O segundo discute-se assim. ─ Parece que os santos que estão na glória não são susceptíveis de penitência.

1. ─ Pois, diz Gregório: Os bem aventurados recordam-se dos pecados, assim como quando estamos sãos e sem dores nos recordamos das dores. Ora, a penitência é a dor do coração. Logo, os bem aventurados na pátria não são susceptíveis de penitência.

2. Demais. ─ Os santos na pátria se conformam com Cristo. Ora, Cristo não era susceptível de penitência, por que não o era da fé que é o princípio da penitência. Logo, os santos na pátria também não são susceptíveis de penitência.

3. Demais. ─ Vão é o hábito que não se reduz ao ato. Ora, os santos na pátria não farão penitência de nenhum ato, porque então teriam algum desejo contrariado. Logo, não haverá neles o hábito da penitência. Mas, em contrário. ─ A penitência faz parte da justiça. Ora, a justiça é perpétua e imortal e permanecerá na pátria.

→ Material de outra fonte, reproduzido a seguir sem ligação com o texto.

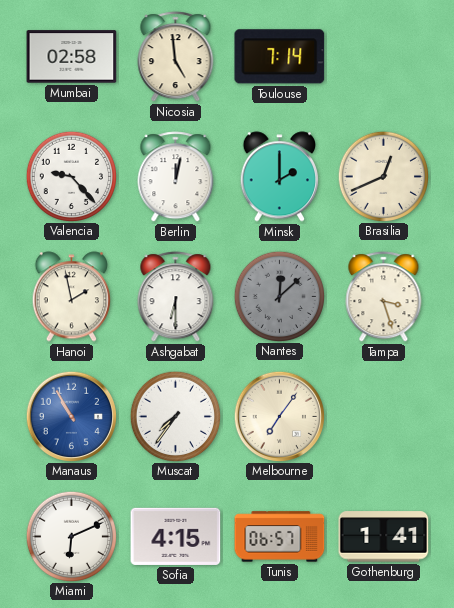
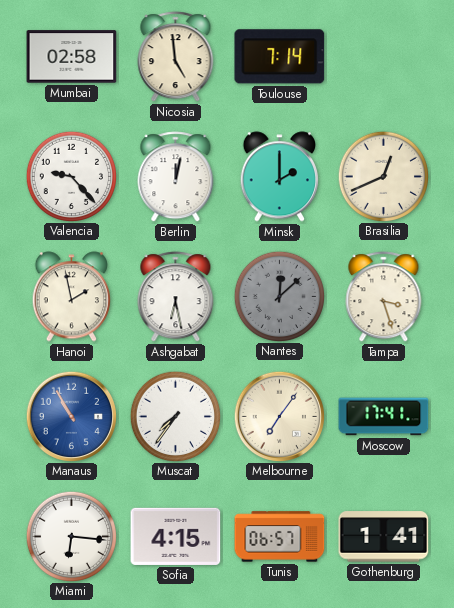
Ashgabat: 6:30 -> 6:28
Moscow: none -> 17:41
Miami: 6:11 -> 6:16
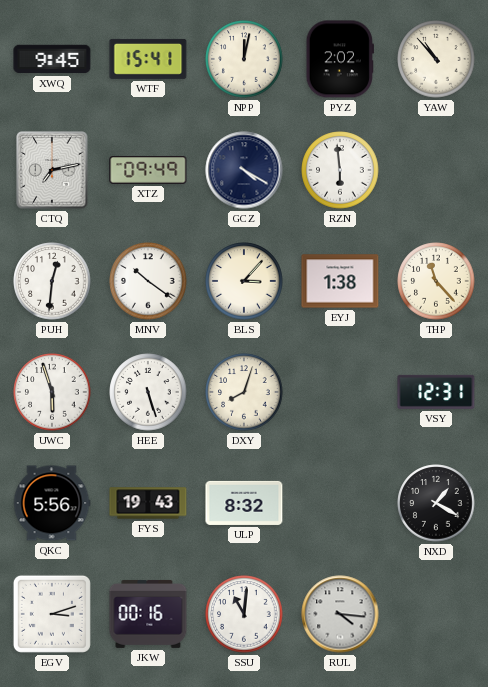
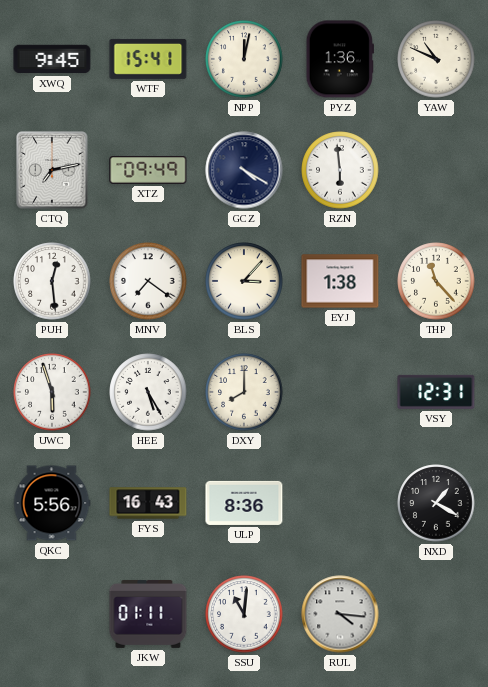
PYZ: 2:02 -> 1:36
YAW: 10:53 -> 10:49
PUH: 12:31 -> 12:29
MNV: 10:21 -> 7:21
HEE: 5:27 -> 5:25
DXY: 8:03 -> 8:00
FYS: 19:43 -> 16:43
ULP: 8:32 -> 8:36
EGV: 3:12 -> none
JKW: 00:16 -> 01:11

Logo, também a penitência.

4. Demais. ─ Nas Vidas dos Padres se lê ter dito um deles, que o próprio Abraão se penitenciara por não ter feito mais bem. Ora devemos nos penitenciar, antes, do mal cometido que do bem omitido, ao qual não estávamos obrigados – pois, desse bem é que se trata. Logo haverá no céu penitência pelos males cometidos.

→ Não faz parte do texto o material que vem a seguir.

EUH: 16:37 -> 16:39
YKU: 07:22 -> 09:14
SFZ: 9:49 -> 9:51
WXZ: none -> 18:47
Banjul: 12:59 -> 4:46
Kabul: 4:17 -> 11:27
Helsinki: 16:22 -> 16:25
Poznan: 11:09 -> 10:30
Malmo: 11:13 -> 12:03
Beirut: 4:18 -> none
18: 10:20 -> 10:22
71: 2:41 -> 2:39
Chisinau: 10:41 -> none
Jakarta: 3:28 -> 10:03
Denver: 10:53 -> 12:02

SOLUÇÃO. ─ As virtudes cardeais continuarão a existir na pátria, mas como atos cujo fim já foi atingido. Por onde, sendo a virtude da penitência parte da justiça, que é uma virtude cardeal, quem quer que tenha o hábito da penitência nesta vida te-lo-á também na futura; mas não praticará o mesmo ato que então praticava, senão outro, isto é, o de dar graças a Deus pela misericórdia com que perdoou os pecados.

DONDE A RESPOSTA À PRIMEIRA OBJEÇÃO. ─ A autoridade citada prova que não praticam o mesmo ato que é, nesta vida, o da penitência. E isso o concedemos.

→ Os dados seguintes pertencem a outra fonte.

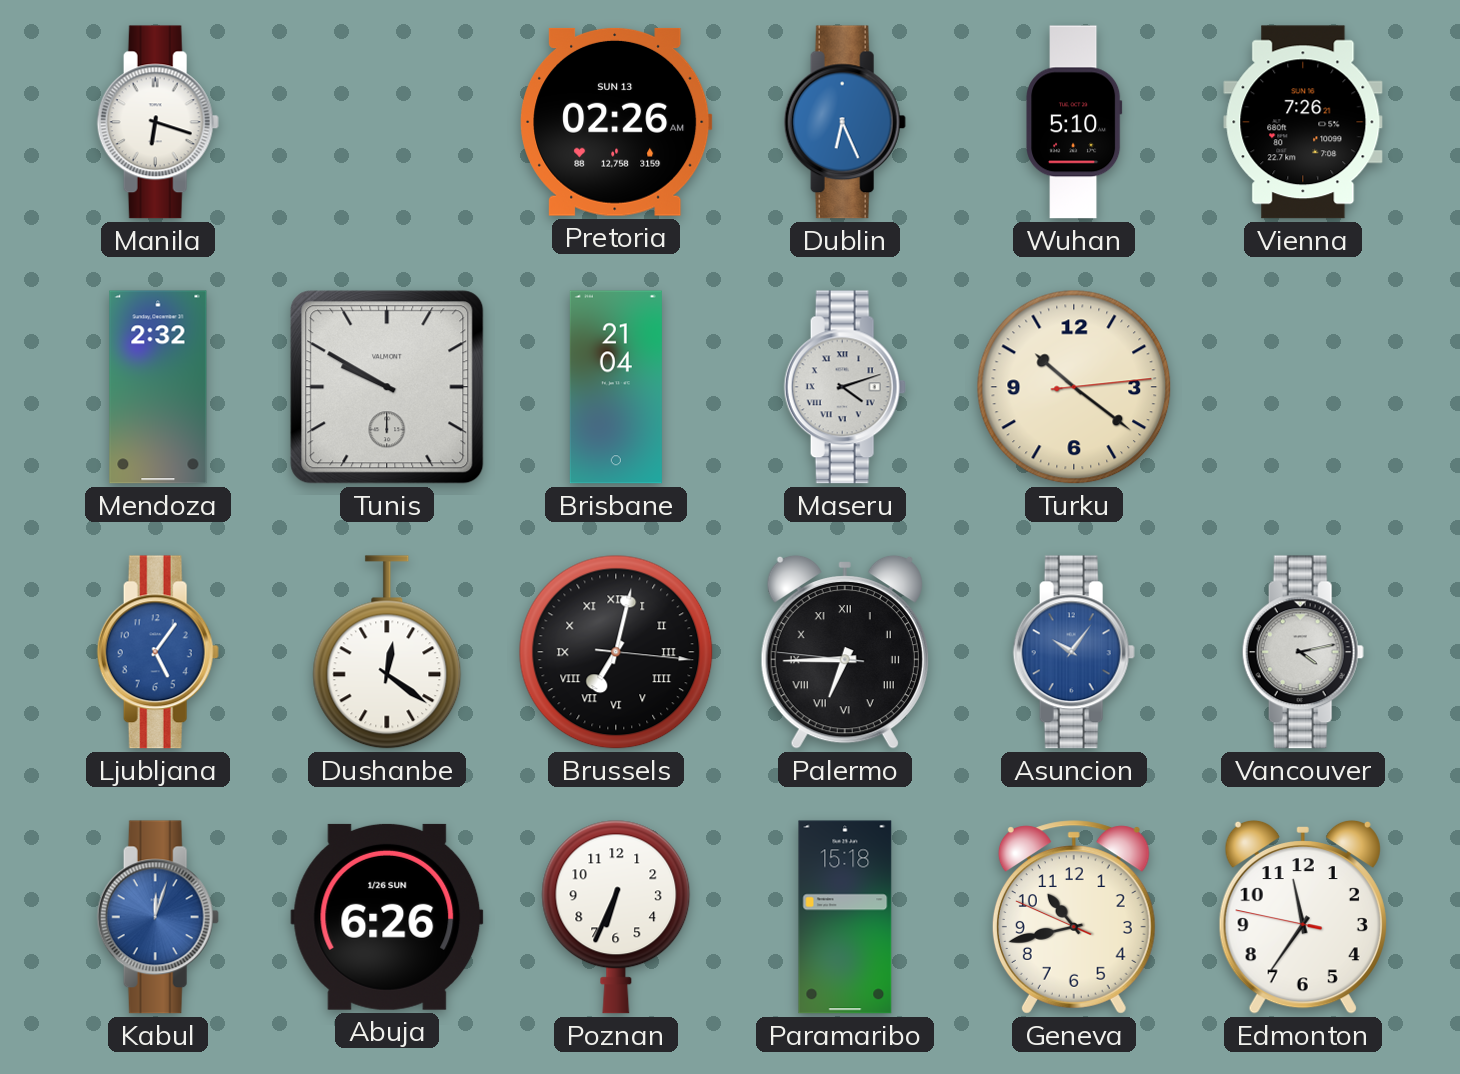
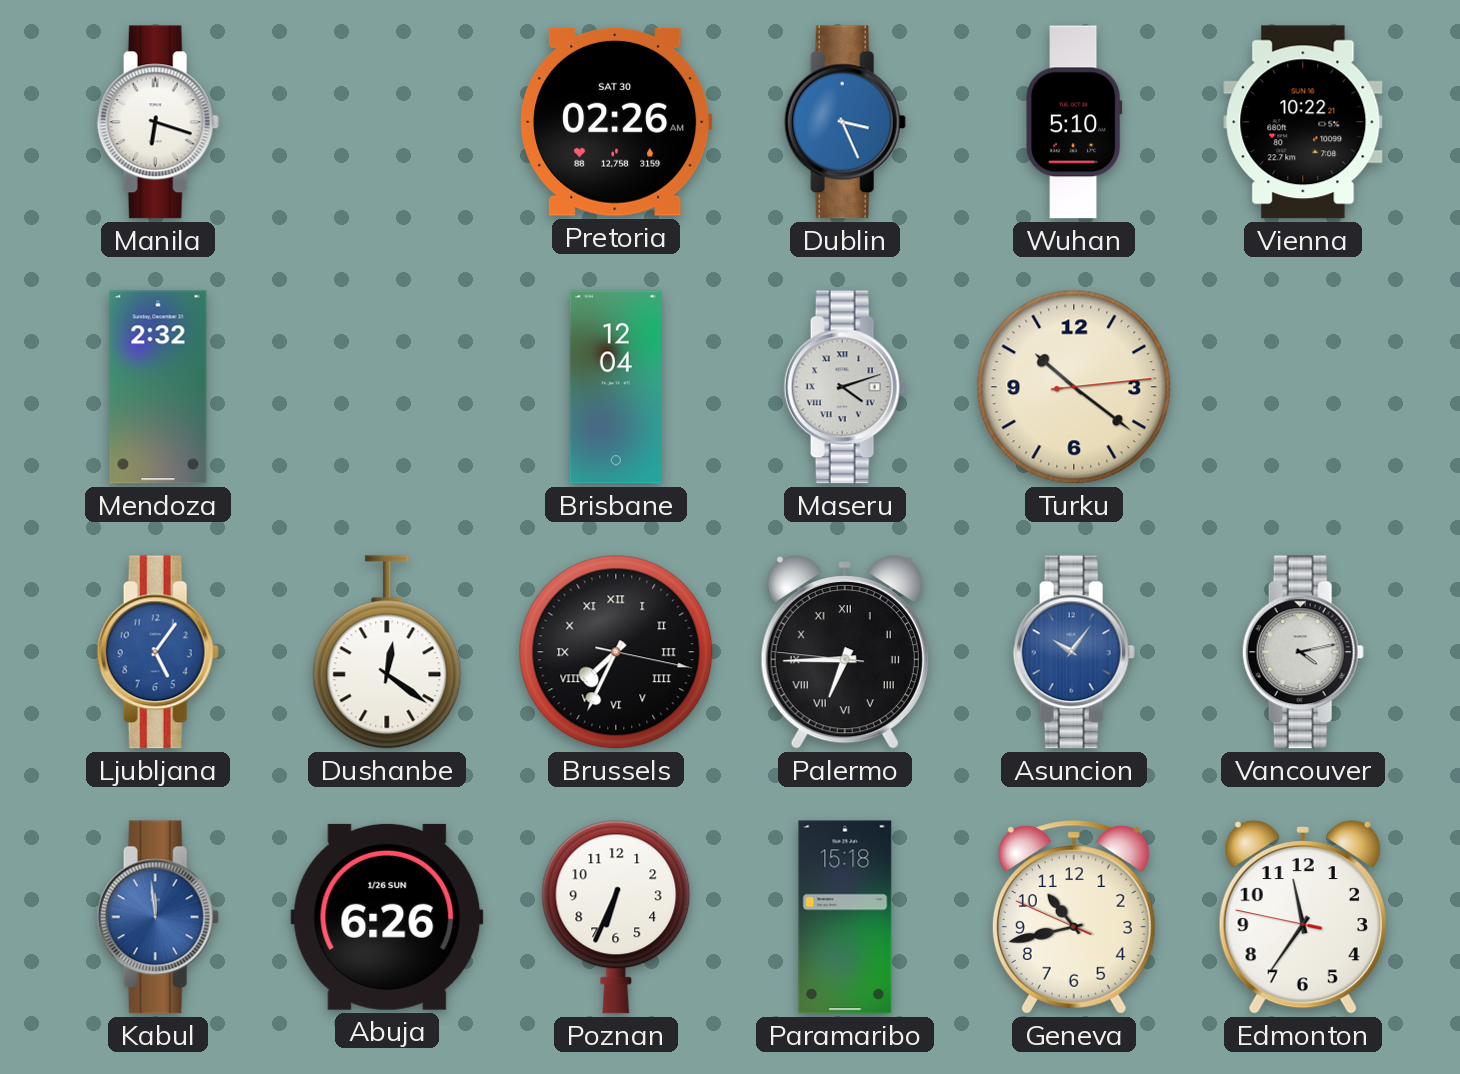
Pretoria date: SUN 13 -> SAT 30
Dublin: 6:26 -> 3:26
Vienna: 7:26 -> 10:22
Tunis: 9:50 -> none
Brisbane: 21:04 -> 12:04
Brussels: 7:02 -> 7:34
Kabul: 12:03 -> 11:59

RESPOSTA À SEGUNDA. ─ Cristo não podia pecar. Por isso não lhe cabia a matéria desta virtude, nem em ato nem em potência. E por isso não há semelhança entre ele e os demais.

RESPOSTA À TERCEIRA. ─ Fazer penitência, propriamente falando, enquanto significa o ato da penitência como nesta vida o praticamos, tal não haverá na pátria. Nem por isso contudo o hábito dela terá sido vão, porque lhe corresponderá outro ato.

A quarta concedemos.

Mas, como a quinta objeção diz, que na pátria o ato de penitência será o mesmo desta vida, por isso respondamos à quinta. ─ A nossa vontade na pátria será absolutamente conforme com a vontade de Deus. Por onde, como Deus, por uma vontade antecedente, quer que todas as coisas sejam boas, e por consequência não quer nenhum mal, não o querendo porém por uma vontade consequente, o mesmo se dá com os bem aventurados. E essa vontade é impropriamente chamada penitência pelo referido santo Padre.